4

I have a HashSet in which I have 10000 elements. I want to extract random 100 elements from that HashSet. So I thought I can use shuffle on the set but it doesn't work.

Set<String> users = new HashSet<String>();

// for randomness, but this doesn't work
Collections.shuffle(users, new Random(System.nanoTime()));  

// and use for loop to get 100 elements

I cannot use shuffle now, is there any other best way to get 100 random elements from HashSet in Java?

user1950349
  • 4,738
  • 19
  • 67
  • 119
  • 4
    Your code won’t compile as [`Collections.shuffle`](https://docs.oracle.com/javase/6/docs/api/java/util/Collections.html#shuffle%28java.util.List%29) requires a list. So try to create a `List` from your set and then shuffle this list. – Robin Krahl Apr 16 '15 at 19:37
  • Shuffle the result of `users.toArray()`. – pjs Apr 16 '15 at 19:43

3 Answers3

8

Without building a new list, you can implement the following algorithm:

n = 100
d = 10000  # length(users)
for user in users:
    generate a random number p between 0 and 1
    if p <= n / d:
       select user
       n -= 1
    d -= 1

As you iterate through the list, you decrease the probability of future elements from being chosen by decreasing n, but at the the same time increase the probability by decreasing d. Initially, you would have a 100/10000 chance of choosing the first element. If you decide to take that element, you would have a 99/9999 chance of choosing the second element; if you don't take the first one, you'll have a slightly better 100/9999 chance of picking the second element. The math works out so that in the end, every element has a 100/10000 chance of being selected for the output.

chepner
  • 497,756
  • 71
  • 530
  • 681
  • That seems to be a valid solution, although do you know where can I find mathematical proof? I saw similar answer http://stackoverflow.com/a/48089/926907 but from the comments for me it is not completely clear whether this is a correct approach or not. – Dmitry Zaytsev Apr 16 '15 at 20:42
  • Also, I guess it should be `p <= n / d`. For `n=1, d=1, p=1` it won't select the single element. – Dmitry Zaytsev Apr 16 '15 at 20:45
  • 1
    I can't seem to find a proof, but it's a fairly straightforward application of expected value. For the first element, it's obviously 100/1000. For the second algorithm, it's (100/10000)(99/9999) (probability that you choose the first element times the probability of choosing the second) plus (9900/10000)(100/9999) (probability that you *don't* choose the first times the probability of choosing the second), which should simplify to 100/10000. Similar (but increasingly more convoluted) math applies to the remaining elements. – chepner Apr 16 '15 at 22:43
  • 1
    The method is in Knuth Vol 2 2nd Ed, Algorithm 3.4.2 S, though unfortunately the proof is in the exercises (groan!) – rossum Apr 16 '15 at 23:13
6

Shuffling the collection implies that there is some defined order of elements within, so elements can be reordered. HashSet is not an ordered collection as there is no order of elements inside (or rather details of the ordering are not exposed to the user). Therefore implementation wise it's does not makes much sense to shuffle HashSet.
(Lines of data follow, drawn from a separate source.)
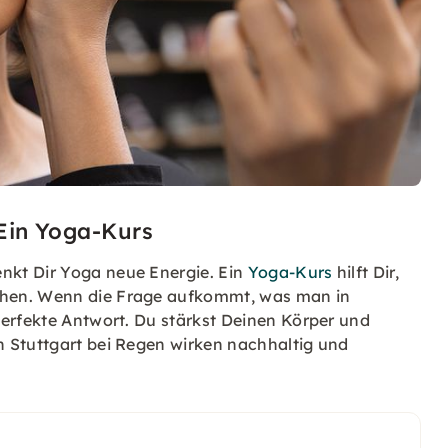
 Ein Yoga-Kurs
nkt Dir Yoga neue Energie. Ein
Yoga-Kurs
hilft Dir,
chen. Wenn die Frage aufkommt, was man in
perfekte Antwort. Du stärkst Deinen Körper und
 Stuttgart bei Regen wirken nachhaltig und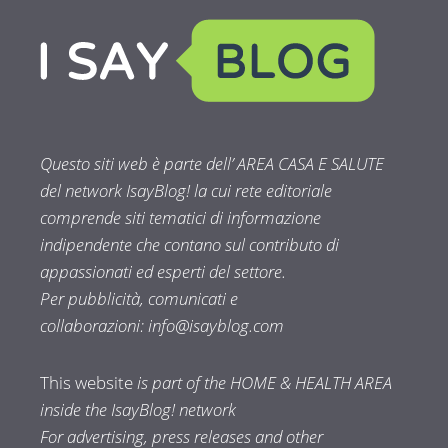
Questo siti web è parte dell’ AREA CASA E SALUTE
del network IsayBlog! la cui rete editoriale
comprende siti tematici di informazione
indipendente che contano sul contributo di
appassionati ed esperti del settore.
Per pubblicità, comunicati e
collaborazioni:
info@isayblog.com
This website
is part of the HOME & HEALTH AREA
inside the IsayBlog! network
For advertising, press releases and other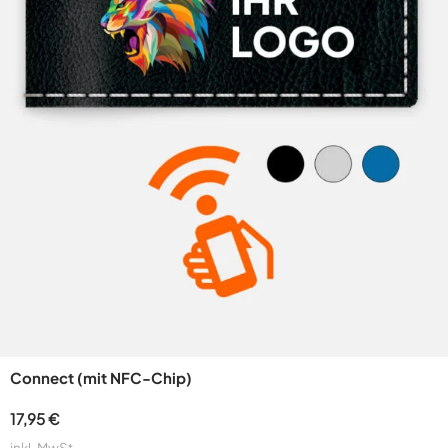
Connect (mit NFC-Chip)
17,95
€
inkl. MwSt.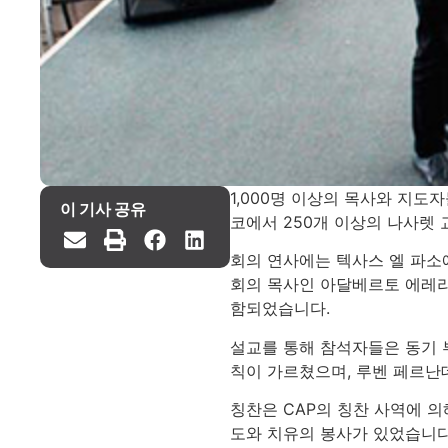
1,000명 이상의 목사와 지도
이 기사 공유
코에서 250개 이상의 나사렛 
회의 연사에는 텍사스 엘 파소
회의 목사인 아달베르토 에레라
함되었습니다.
설교를 통해 참석자들은 동기 
칙이 가르쳤으며, 루벤 페르난
칭찬은 CAP의 칭찬 사역에 의
도와 치유의 봉사가 있었습니다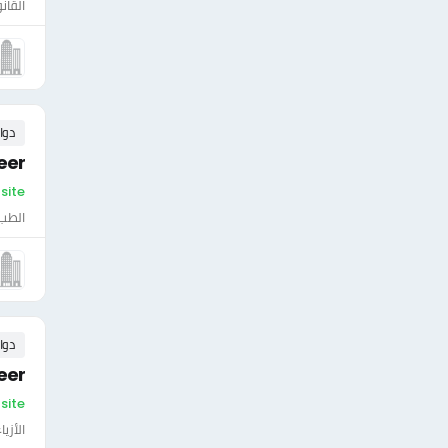
القان
دوا
eer
On-site - فلس
الطب 
دوا
eer
On-site - فلس
الأزي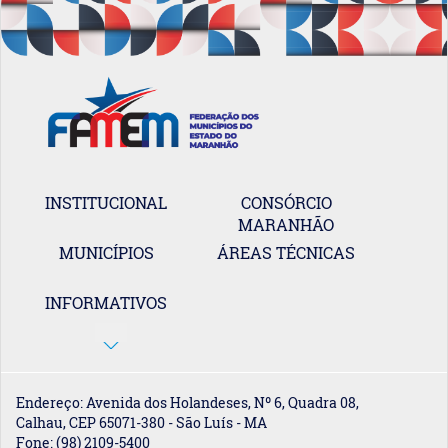
INSTITUCIONAL
CONSÓRCIO
MARANHÃO
MUNICÍPIOS
ÁREAS TÉCNICAS
INFORMATIVOS
Endereço: Avenida dos Holandeses, Nº 6, Quadra 08,
Calhau, CEP 65071-380 - São Luís - MA
Fone: (98) 2109-5400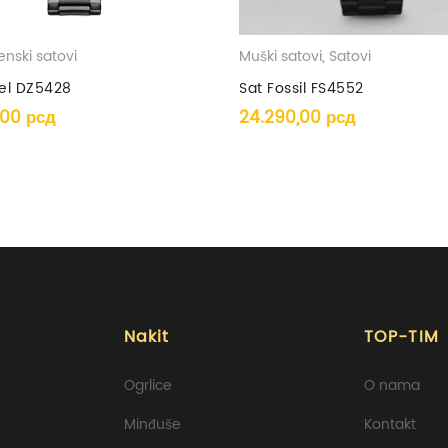
enski satovi
Muški satovi
,
Satovi
sel DZ5428
Sat Fossil FS4552
,00
рсд
24.290,00
рсд
2
1
Nakit
TOP-TIM
Ogrlice
O nama
Minđuše
Kontakt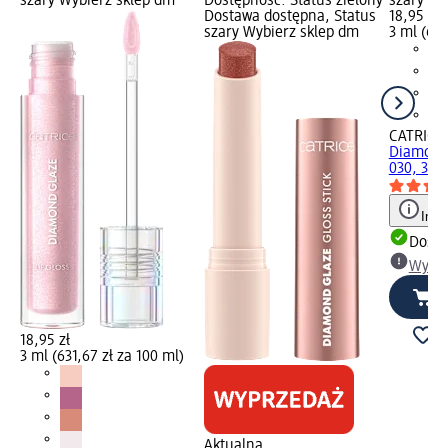
szary Wybierz sklep dm
Dostępność: Status zielony
szary Wy
Dostawa dostępna, Status
18,95 zł
szary Wybierz sklep dm
3 ml (631
CATRICE
Diamond 
030, 3 m
Info
Dosta
Wybie
18,95 zł
3 ml (631,67 zł za 100 ml)
Aktualna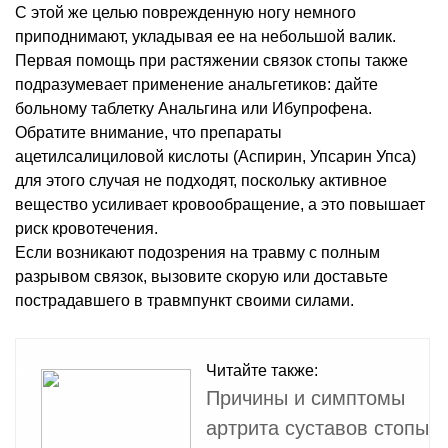
С этой же целью поврежденную ногу немного
приподнимают, укладывая ее на небольшой валик.
Первая помощь при растяжении связок стопы также
подразумевает применение анальгетиков: дайте
больному таблетку Анальгина или Ибупрофена.
Обратите внимание, что препараты
ацетилсалициловой кислоты (Аспирин, Упсарин Упса)
для этого случая не подходят, поскольку активное
вещество усиливает кровообращение, а это повышает
риск кровотечения.
Если возникают подозрения на травму с полным
разрывом связок, вызовите скорую или доставьте
пострадавшего в травмпункт своими силами.
Читайте также:
Причины и симптомы
артрита суставов стопы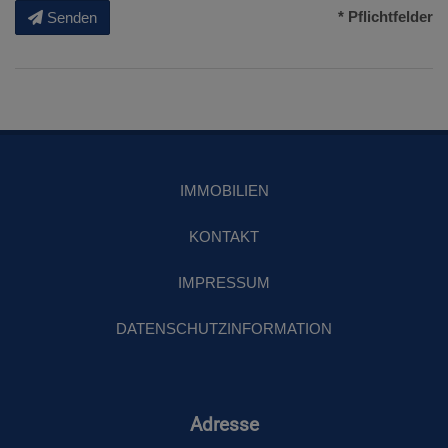
* Pflichtfelder
Senden
IMMOBILIEN
KONTAKT
IMPRESSUM
DATENSCHUTZINFORMATION
Adresse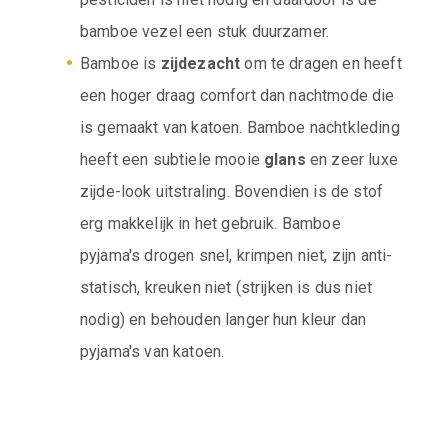
bamboe vezel een stuk duurzamer.
Bamboe is
zijdezacht
om te dragen en heeft
een hoger draag comfort dan nachtmode die
is gemaakt van katoen. Bamboe nachtkleding
heeft een subtiele mooie
glans
en zeer luxe
zijde-look uitstraling. Bovendien is de stof
erg makkelijk in het gebruik. Bamboe
pyjama's drogen snel, krimpen niet, zijn anti-
statisch, kreuken niet (strijken is dus niet
nodig) en behouden langer hun kleur dan
pyjama's van katoen.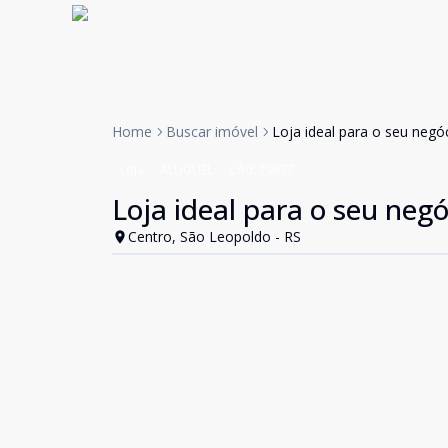
Home
Buscar imóvel
Loja ideal para o seu negóc
Loja
ALUGUEL
Cód:
19877
Loja ideal para o seu negó
Centro, São Leopoldo - RS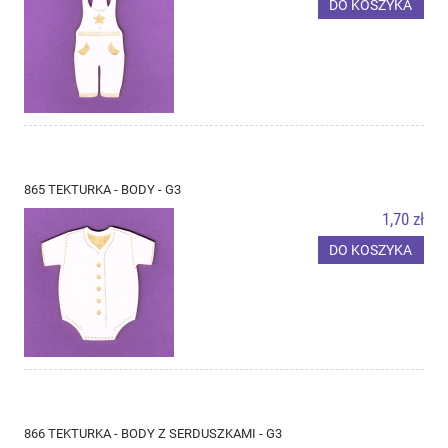
DO KOSZYKA
865 TEKTURKA - BODY - G3
1,70 zł
DO KOSZYKA
866 TEKTURKA - BODY Z SERDUSZKAMI - G3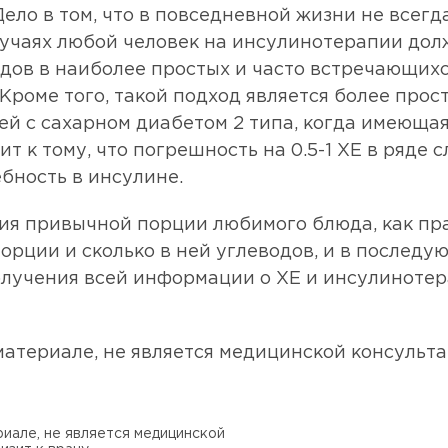
ело в том, что в повседневной жизни не всегд
случаях любой человек на инсулинотерапии до
ов в наиболее простых и часто встречающихс
Кроме того, такой подход является более прос
ей с сахарном диабетом 2 типа, когда имеюща
 к тому, что погрешность на 0.5-1 ХЕ в ряде 
бность в инсулине.
я привычной порции любимого блюда, как пра
порции и сколько в ней углеводов, и в послед
олучения всей информации о ХЕ и инсулинотера
атериале, не является медицинской консульта
иале, не является медицинской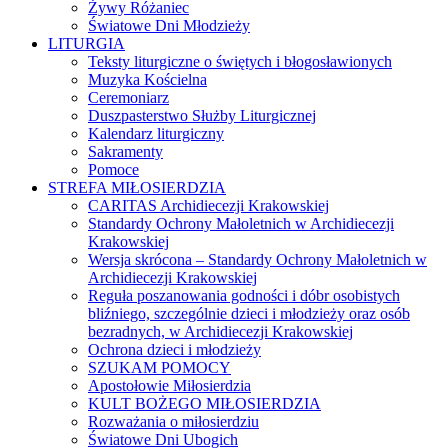
Żywy Różaniec
Światowe Dni Młodzieży
LITURGIA
Teksty liturgiczne o świętych i błogosławionych
Muzyka Kościelna
Ceremoniarz
Duszpasterstwo Służby Liturgicznej
Kalendarz liturgiczny
Sakramenty
Pomoce
STREFA MIŁOSIERDZIA
CARITAS Archidiecezji Krakowskiej
Standardy Ochrony Małoletnich w Archidiecezji
Krakowskiej
Wersja skrócona – Standardy Ochrony Małoletnich w
Archidiecezji Krakowskiej
Reguła poszanowania godności i dóbr osobistych
bliźniego, szczególnie dzieci i młodzieży oraz osób
bezradnych, w Archidiecezji Krakowskiej
Ochrona dzieci i młodzieży
SZUKAM POMOCY
Apostołowie Miłosierdzia
KULT BOŻEGO MIŁOSIERDZIA
Rozważania o miłosierdziu
Światowe Dni Ubogich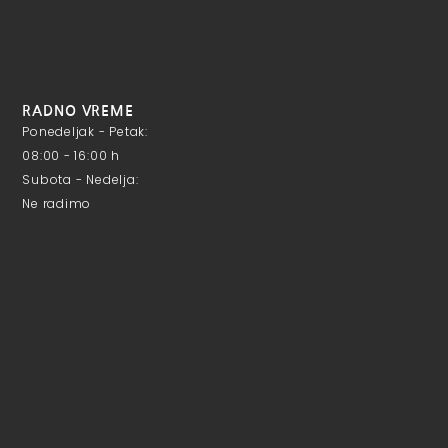
RADNO VREME
Ponedeljak - Petak:
08:00 - 16:00 h
Subota - Nedelja:
Ne radimo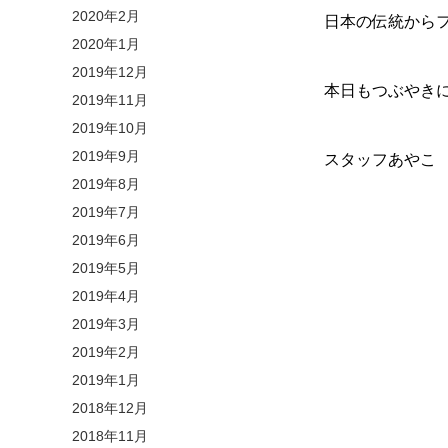
2020年2月
日本の伝統からフ
2020年1月
2019年12月
本日もつぶやき
2019年11月
2019年10月
2019年9月
スタッフあやこ
2019年8月
2019年7月
2019年6月
2019年5月
2019年4月
2019年3月
2019年2月
2019年1月
2018年12月
2018年11月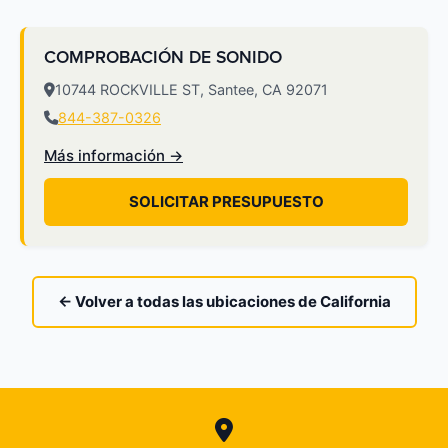
COMPROBACIÓN DE SONIDO
10744 ROCKVILLE ST, Santee, CA 92071
844-387-0326
Más información →
SOLICITAR PRESUPUESTO
← Volver a todas las ubicaciones de California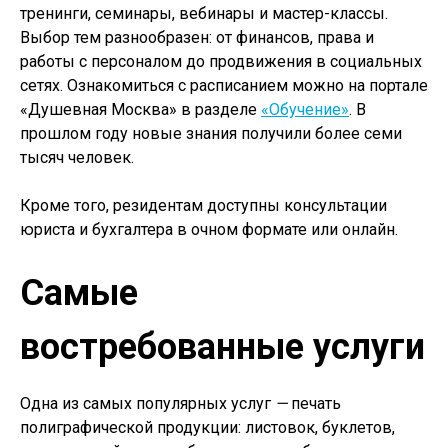
тренинги, семинары, вебинары и мастер-классы.
Выбор тем разнообразен: от финансов, права и
работы с персоналом до продвижения в социальных
сетях. Ознакомиться с расписанием можно на портале
«Душевная Москва» в разделе
«Обучение»
. В
прошлом году новые знания получили более семи
тысяч человек.
Кроме того, резидентам доступны консультации
юриста и бухгалтера в очном формате или онлайн.
Самые
востребованные услуги
Одна из самых популярных услуг
—
печать
полиграфической продукции: листовок, буклетов,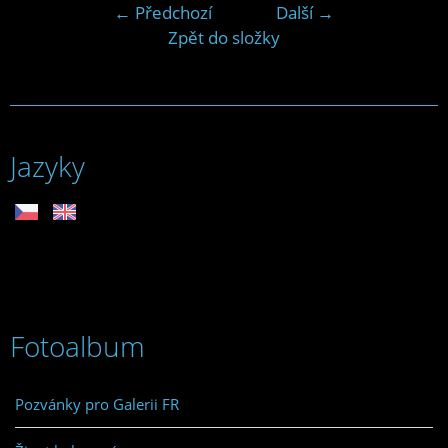
← Předchozí
Další →
Zpět do složky
Jazyky
Fotoalbum
Pozvánky pro Galerii FR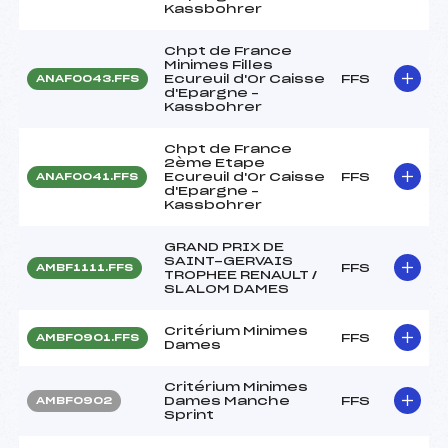
Kassbohrer
Chpt de France
Minimes Filles
Ecureuil d'Or Caisse
FFS
ANAF0043.FFS
d'Epargne –
Kassbohrer
Chpt de France
2ème Etape
Ecureuil d'Or Caisse
FFS
ANAF0041.FFS
d'Epargne –
Kassbohrer
GRAND PRIX DE
SAINT-GERVAIS
FFS
AMBF1111.FFS
TROPHEE RENAULT /
SLALOM DAMES
Critérium Minimes
FFS
AMBF0901.FFS
Dames
Critérium Minimes
Dames Manche
FFS
AMBF0902
Sprint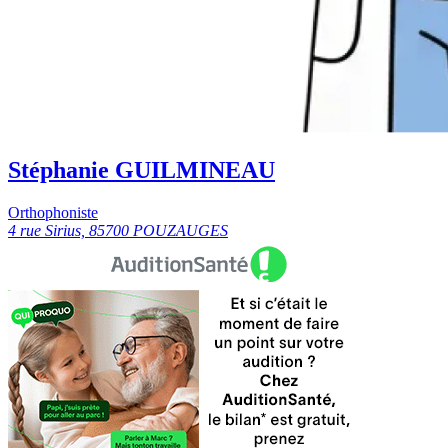
Stéphanie GUILMINEAU
Orthophoniste
4 rue Sirius, 85700 POUZAUGES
What you can do is add all elements from your set to the ArrayList, shuffle it and get your results.

List<String> usersList = new ArrayList<String>(users);
Collections.shuffle(usersList);
// get 100 elements out of the list
Dmitry Zaytsev
  • 23,650
  • 14
  • 92
  • 146
  • So you are saying I should make a List out of set and then do that? – user1950349 Apr 16 '15 at 19:47
  • @user1950349 answer given by chepner seems to produce correct results. If amount of users is going to be small I would suggest to convert set to `List`. Otherwise, consider chepner's solution. – Dmitry Zaytsev Apr 16 '15 at 20:44
-1

The java.lang.HashSet has an order so you can't shuffle Sets. If you must use Sets you might iterate over the Set and stop on a random position.

Pseudocode:

Set randomUsers = new HashSet<String>();
Random r = new Random();
Iterator it = users.iterator(); 
numUsersNeeded = 100;
numUsersLeft = users.size();
while (it.hasNext() && randomUsers.size() < 100) {
  String user = it.next();
  double prop = (double)numUsersNeeded / numUsersLeft;
  --numUsersLeft;
  if (prop > r.nextDouble() && randomUsers.add(user)) { 
    --numUsersNeeded;
  }
}

You might repeat this because there is no garantiy that you fetch 100 elements.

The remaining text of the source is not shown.